Flashback: Cindy Sheehan for President

With ‘Peace Mom’ absent from Crawford arrests, protesters carry out civil-disobedience plans

"When I heard the name Cindy Sheehan," says DeBar, the Ossining activist, "I thought, great."

Last month, DeBar, himself a former Green Party candidate, proposed a Draft Sheehan effort on a Green message board. Unlike some Greens who are pushing a Sheehan for President initiative, DeBar wants to see her move from her home state of California to run against Clinton in the New York primary next year. That way, he writes in his post, "she could force a seismic shift in the direction of the Democratic Party."

Activists see obvious potential in Sheehan. The movement's icon did, after all, rescue anti-war activists from hibernation, breathing new life into their cause from the moment she set up her bivouac at Camp Casey. At the Brooklyn Peace Fair, hordes of fans flocked to her as she descended the platform, lining up for pictures, praising her speech, offering to escort her if she ever comes back to town. After Sheehan signed the back of a postcard with "Peace, Cindy," an ebullient middle-aged woman produced it, repeatedly, for all to see.

Besides, she has proven to be astute politically, as evidenced by anyone who has seen her work a crowd.
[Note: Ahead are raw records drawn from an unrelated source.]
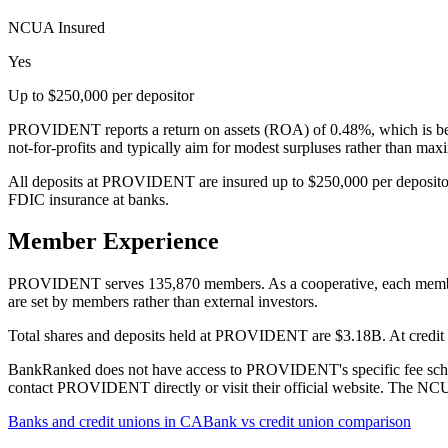
NCUA Insured
Yes
Up to $250,000 per depositor
PROVIDENT reports a return on assets (ROA) of 0.48%, which is belo
not-for-profits and typically aim for modest surpluses rather than ma
All deposits at PROVIDENT are insured up to $250,000 per depositor
FDIC insurance at banks.
Member Experience
PROVIDENT serves 135,870 members. As a cooperative, each member has
are set by members rather than external investors.
Total shares and deposits held at PROVIDENT are $3.18B. At credit un
BankRanked does not have access to PROVIDENT's specific fee schedul
contact PROVIDENT directly or visit their official website. The NCUA
Banks and credit unions in
CA
Bank vs credit union comparison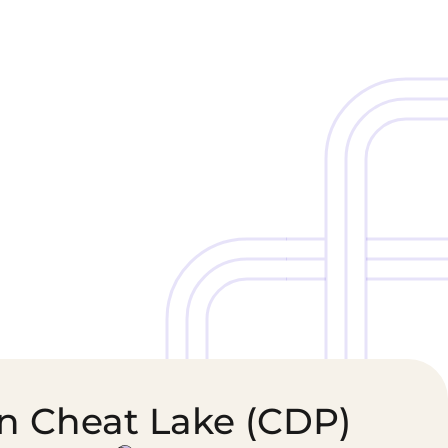
Cold Chain &
Healthcare &
Perishables
Pharmaceutical
Logistics
Supply Chain
in Cheat Lake (CDP)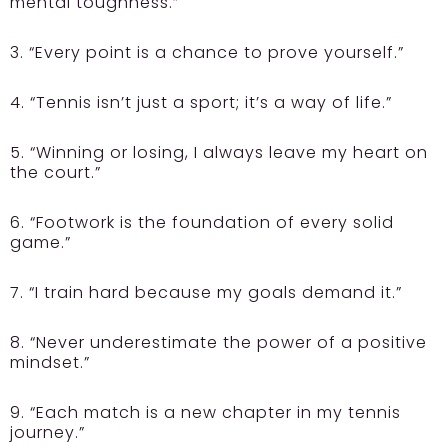
mental toughness.”
3. “Every point is a chance to prove yourself.”
4. “Tennis isn’t just a sport; it’s a way of life.”
5. “Winning or losing, I always leave my heart on
the court.”
6. “Footwork is the foundation of every solid
game.”
7. “I train hard because my goals demand it.”
8. “Never underestimate the power of a positive
mindset.”
9. “Each match is a new chapter in my tennis
journey.”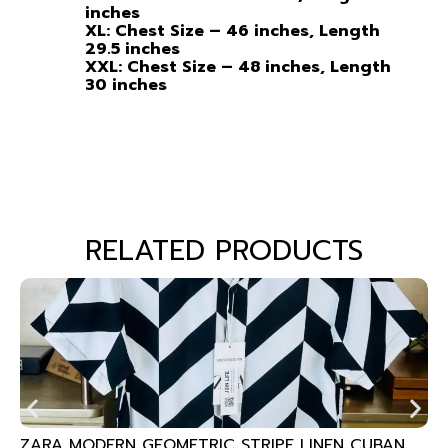
inches
XL: Chest Size – 46 inches, Length
29.5 inches
XXL: Chest Size – 48 inches, Length
30 inches
RELATED PRODUCTS
ZARA MODERN GEOMETRIC STRIPE LINEN CUBAN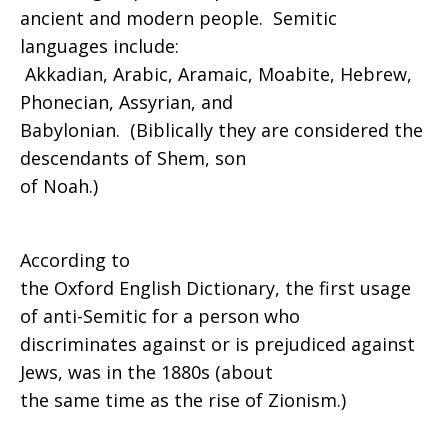
ancient and modern people. Semitic
languages include:
Akkadian, Arabic, Aramaic, Moabite, Hebrew,
Phonecian, Assyrian, and
Babylonian. (Biblically they are considered the
descendants of Shem, son
of Noah.)
According to
the Oxford English Dictionary, the first usage
of anti-Semitic for a person who
discriminates against or is prejudiced against
Jews, was in the 1880s (about
the same time as the rise of Zionism.)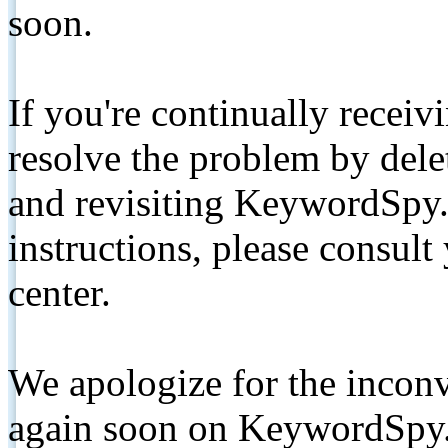
soon.
If you're continually receiv
resolve the problem by de
and revisiting KeywordSpy.
instructions, please consult
center.
We apologize for the inconv
again soon on KeywordSpy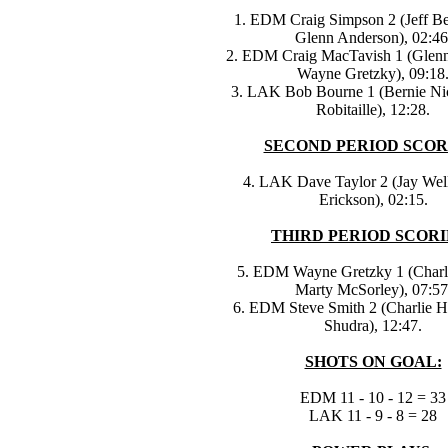
1. EDM Craig Simpson 2 (Jeff 
Glenn Anderson), 02:46
2. EDM Craig MacTavish 1 (Glen
Wayne Gretzky), 09:18
3. LAK Bob Bourne 1 (Bernie Nic
Robitaille), 12:28.
SECOND PERIOD SCOR
4. LAK Dave Taylor 2 (Jay Wel
Erickson), 02:15.
THIRD PERIOD SCORI
5. EDM Wayne Gretzky 1 (Charl
Marty McSorley), 07:57
6. EDM Steve Smith 2 (Charlie 
Shudra), 12:47.
SHOTS ON GOAL:
EDM 11 - 10 - 12 = 33
LAK 11 - 9 - 8 = 28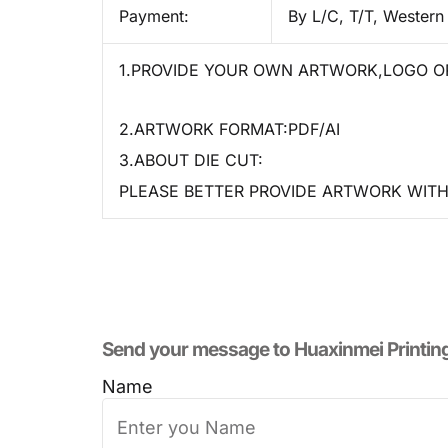
Payment:
By L/C, T/T, Western
1.PROVIDE YOUR OWN ARTWORK,LOGO OR
2.ARTWORK FORMAT:PDF/AI
3.ABOUT DIE CUT:
PLEASE BETTER PROVIDE ARTWORK WITH 
Send your message to​ Huaxinmei Printin
Name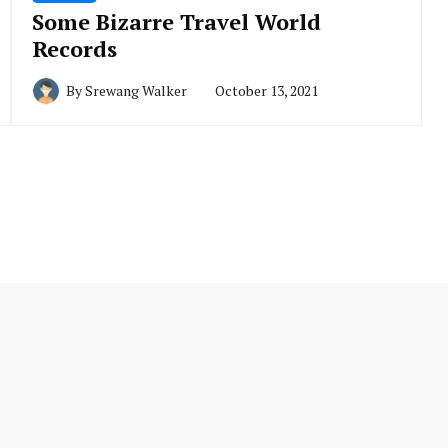
Some Bizarre Travel World
Records
By
Srewang Walker
October 13, 2021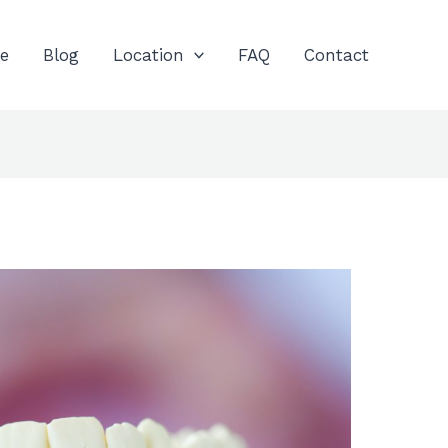
e
Blog
Location
FAQ
Contact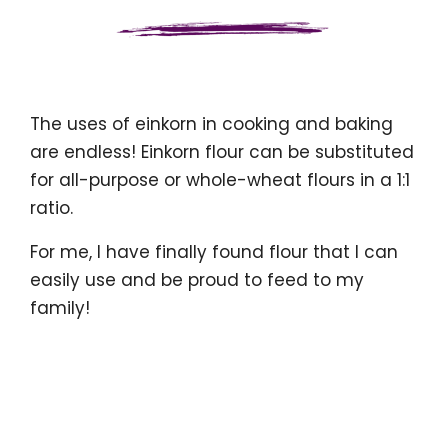
The uses of einkorn in cooking and baking
are endless! Einkorn flour can be substituted
for all-purpose or whole-wheat flours in a 1:1
ratio.
For me, I have finally found flour that I can
easily use and be proud to feed to my
family!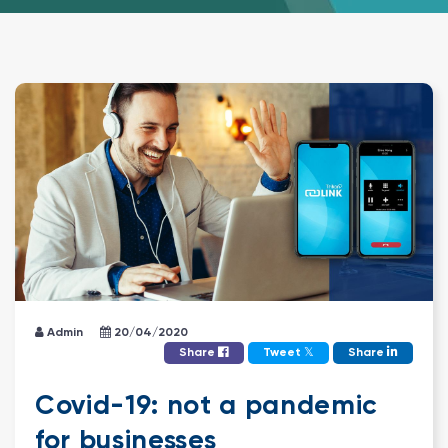
Admin
20/04/2020
𝕏
Share
Tweet
Share
Covid-19: not a pandemic
for businesses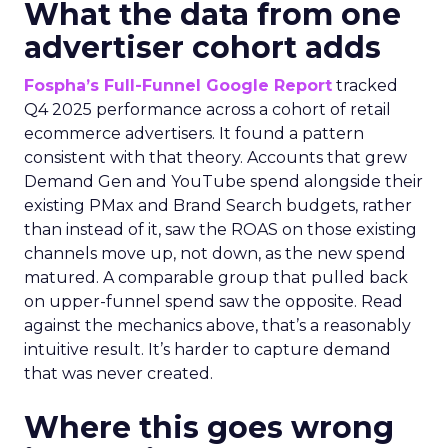
What the data from one
advertiser cohort adds
Fospha’s Full-Funnel Google Report
tracked
Q4 2025 performance across a cohort of retail
ecommerce advertisers. It found a pattern
consistent with that theory. Accounts that grew
Demand Gen and YouTube spend alongside their
existing PMax and Brand Search budgets, rather
than instead of it, saw the ROAS on those existing
channels move up, not down, as the new spend
matured. A comparable group that pulled back
on upper-funnel spend saw the opposite. Read
against the mechanics above, that’s a reasonably
intuitive result. It’s harder to capture demand
that was never created.
Where this goes wrong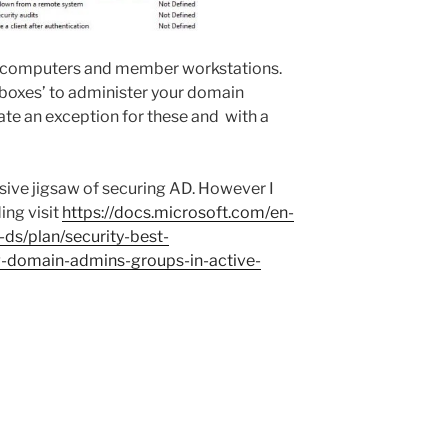
ur computers and member workstations.
boxes’ to administer your domain
eate an exception for these and with a
ssive jigsaw of securing AD. However I
ing visit
https://docs.microsoft.com/en-
-ds/plan/security-best-
g-domain-admins-groups-in-active-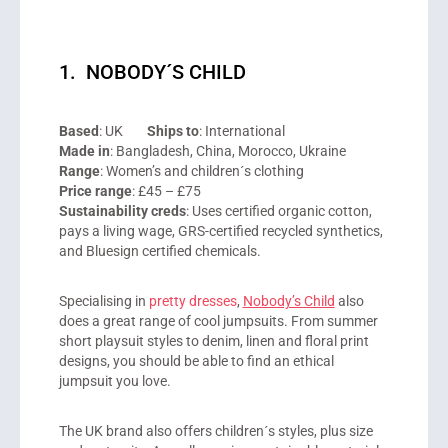
1. NOBODY´S CHILD
Based
: UK
Ships to
: International
Made in
: Bangladesh, China, Morocco, Ukraine
Range
: Women’s and children´s clothing
Price range
: £45 – £75
Sustainability creds
: Uses certified organic cotton,
pays a living wage, GRS-certified recycled synthetics,
and Bluesign certified chemicals.
Specialising in
pretty dresses
,
Nobody’s Child
also
does a great range of cool jumpsuits. From summer
short playsuit styles to denim, linen and floral print
designs, you should be able to find an ethical
jumpsuit you love.
The UK brand also offers children´s styles, plus size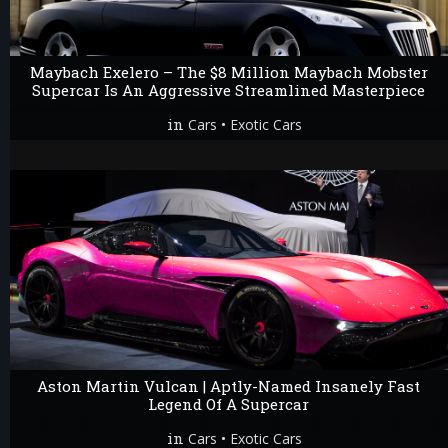
Maybach Exelero – The $8 Million Maybach Mobster
Supercar Is An Aggressive Streamlined Masterpiece
in
•
Cars
Exotic Cars
Aston Martin Vulcan | Aptly-Named Insanely Fast
Legend Of A Supercar
in
•
Cars
Exotic Cars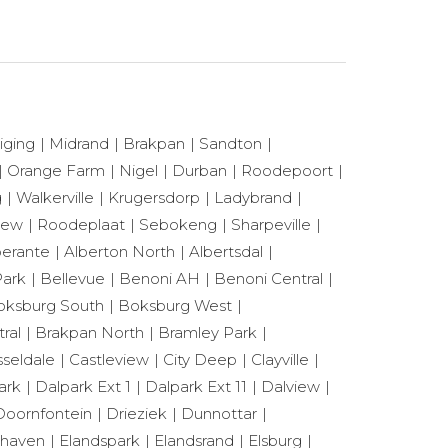
iging
Midrand
Brakpan
Sandton
Orange Farm
Nigel
Durban
Roodepoort
g
Walkerville
Krugersdorp
Ladybrand
View
Roodeplaat
Sebokeng
Sharpeville
berante
Alberton North
Albertsdal
ark
Bellevue
Benoni AH
Benoni Central
oksburg South
Boksburg West
ral
Brakpan North
Bramley Park
seldale
Castleview
City Deep
Clayville
ark
Dalpark Ext 1
Dalpark Ext 11
Dalview
Doornfontein
Drieziek
Dunnottar
shaven
Elandspark
Elandsrand
Elsburg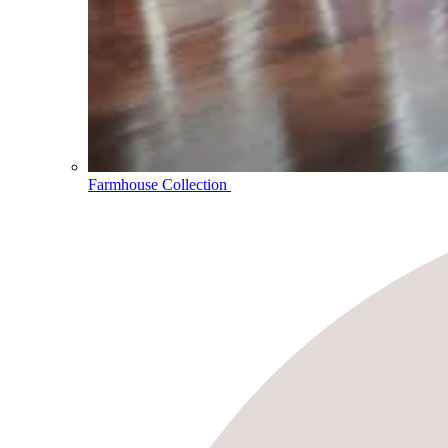
Farmhouse Collection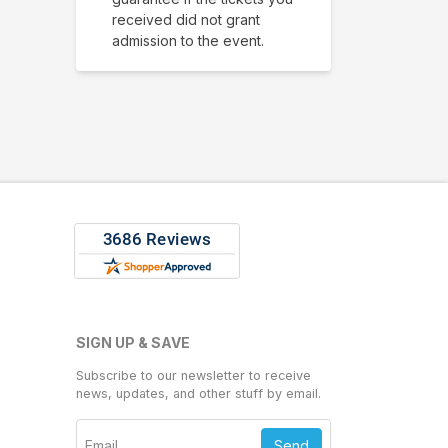
received did not grant
admission to the event.
SIGN UP & SAVE
Subscribe to our newsletter to receive
news, updates, and other stuff by email.
Send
At a recent vigil of Grandmothers Against the War, she pressed the flesh with dozens of aging activists, shaking each hand, thanking each volunteer, just like any politician.

"Cindy would be the perfect foil," DeBar says, "because everyone knows who she is." Activists wouldn't expect Sheehan to win in '08, or even in '06, not with Clinton's formidable war chest and high polling numbers. But she could garner enough support next year—5 or 10 percent—to dip into the senator's vote margin and thus send a message.

Now, if only Sheehan would buy into the argument. "I love your state, but I don't think I want to move here and run for the Senate," she tells the Voice. "I know you can. I know that's what Hillary Clinton did. But I don't know . . . " she says.

What all this agitation means for Clinton is anyone's guess. Her aides say the senator respects the views of anti-war activists. But at the same time, her constituents elected her to apply her best judgment and do what's in the national interest. Do anti-war Democrats want to pick a fight with a senator who at least champions their other causes?

"I plan on voting for Hillary Clinton next year," says Kenneth Barr of Inwood, one of the 70 protesters outside the senator's office last week. As much as he disagrees with her on Iraq, he explains, "I still can't be a one-issue person."

Others like Finley, who laud the senator's record on reproductive rights, are following Sheehan. "What's the alternative for us?" she asks, then answers: "You don't pull the lever."